Mit den Eindrücken von Rhythm is It! im Hinterkopf mutet der Film des Schweizer Regisseurs Christian Labhart beinahe wie aus einem Paralleluniversum an. Zwar führen auch in Zum Abschied Mozart Schüler ein großes klassisches Stück auf, ansonsten weisen beide Filme in ihren jeweiligen Ausgangskonstellationen und den kulturellen Backgrounds kaum Schnittmengen auf. Labhart und sein Team besuchten für rund sechs Wochen eine gut behütete, Rudolf Steiner Schule im Züricher Oberland. Auf die private Bildungseinrichtung, der sich Steiners besser unter dem Schlagwort der „Waldorfpädagogik“ bekannt gewordenen Lehre verpflichtet fühlt, gehen vor allem Kinder aus reichen Elternhäusern. Ausländische Kinder sucht man – bis auf wenige Ausnahmen – vergebens. Was den Anlass der Aufführung angeht, so handelt es nicht um ein gut gemeintes Education-Projekt, sondern um die Abschlussarbeit einer Klassengemeinschaft, die nach zwölf gemeinsamen Jahren demnächst getrennte Wege gehen wird.

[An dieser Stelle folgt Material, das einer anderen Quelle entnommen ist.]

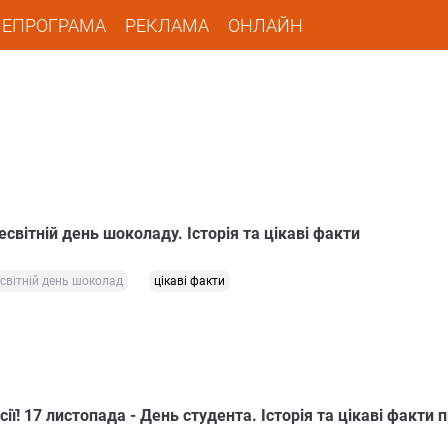
ЛЕПРОГРАМА
РЕКЛАМА
ОНЛАЙН
есвітній день шоколаду. Історія та цікаві факти
світній день шоколад
цікаві факти
есії! 17 листопада - День студента. Історія та цікаві факти 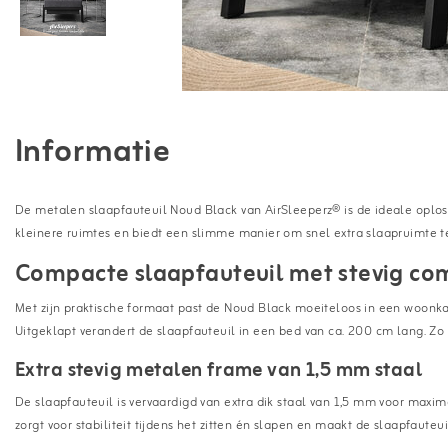
Informatie
De metalen slaapfauteuil Noud Black van AirSleeperz® is de ideale oploss
kleinere ruimtes en biedt een slimme manier om snel extra slaapruimte te 
Compacte slaapfauteuil met stevig co
Met zijn praktische formaat past de Noud Black moeiteloos in een woonka
Uitgeklapt verandert de slaapfauteuil in een bed van ca. 200 cm lang. Zo he
Extra stevig metalen frame van 1,5 mm staal
De slaapfauteuil is vervaardigd van extra dik staal van 1,5 mm voor maxim
zorgt voor stabiliteit tijdens het zitten én slapen en maakt de slaapfauteu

Der Film greift drei Protagonisten aus der Gruppe der Absolventen heraus, die in Interviews zu Wort kommen und auch außerhalb der eigentlichen Chorproben von Labhart mit der Kamera begleitet wurden. Während die introvertierte Rebecca aus einem konservativen, gläubigen Elternhaus stammt und sich gerne zurückzieht, um zu lesen und ihre Brieffreundschaften zu pflegen, eckt die in Sri Lanka geborene Wanja mit ihren radikalen linken Ansichten mitunter an. Sie glaubt an das Ideal einer egalitären Gesellschaft, für das sie notfalls auch bereit wäre, an einem gewaltsamen Umsturz teilzunehmen. Solche Ambitionen sind Stefan – einem leidenschaftlichen Skater und Snowboarder – fremd. Er ist der ruhende Pol der Gemeinschaft, der des Öfteren Konflikte schlichten und zwischen einzelnen Schülern vermitteln muss.

Zum Abschied Mozart

Mit der Fokussierung auf diese drei in ihren Ansichten recht unterschiedlichen Jugendlichen erhält Zum Abschied Mozart trotz der zunächst groß und unübersichtlich erscheinenden Klassenstruktur einen sehr persönlichen Ton. Der Zuschauer bekommt ausreichend Zeit, um Rebecca, Wanja und Stefan näher kennen zu lernen. Im Zuge dessen wird er sicherlich auch so manches Vorurteil revidieren müssen. Labharts Dokumentation entwickelt sich peu à peu zu einem Porträt heutiger Jugendkultur – zumindest eines ganz speziellen Ausschnitts derselben, die einen krassen Gegenentwurf zu den entpolitisierten und gelangweilten Pubertierenden der üblichen im TV ausgestrahlten Schreckensberichte repräsentiert.

Dafür lässt sich der Film erst an zweiter Stelle auf eine Analyse der Gruppendynamik und des musikalischen Themas ein. Die Tatsache, dass ausgerechnet Mozarts Requiem von den Schülern aufgeführt werden soll, eine Totenmesse, wird von dem Leiter des Chorprojektes, Thomas Gmelin, und einigen Schülern zwar in Ansätzen diskutiert, letztendlich jedoch nicht weiter vertieft. Für Labhart selber scheint von Mozarts Musik durchaus eine spirituelle Kraft auszugehen, die er in mit einzelnen Sätzen des Requiems unterlegten Landschaftsaufnahmen zum Ausdruck bringen möchte. Diese Einschübe unterbrechen immer wieder die teils hektischen, teils konzentrierten Chorproben. In Verbindung mit dem Duktus des fast ausnahmslos gesprochenen Schweizerdeutsch verleihen sie seiner Dokumentation einen ruhigen, entspannten Charakter, der sich grundlegend von dem vitalen Streetworking-Charme eines Rhythm is It! unterscheidet.